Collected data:
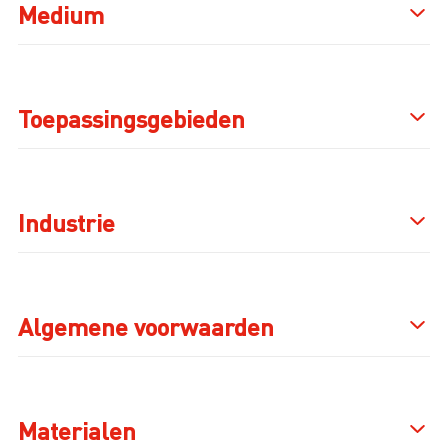
Medium
Toepassingsgebieden
Industrie
Algemene voorwaarden
Materialen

#### WHAT YOU SHOULD DO
The requested lines run from the one with "Toepassingsgebieden" through the last line of the records. Return them exactly.

#### ANSWER BOX
Toepassingsgebieden
Industrie
Algemene voorwaarden
Materialen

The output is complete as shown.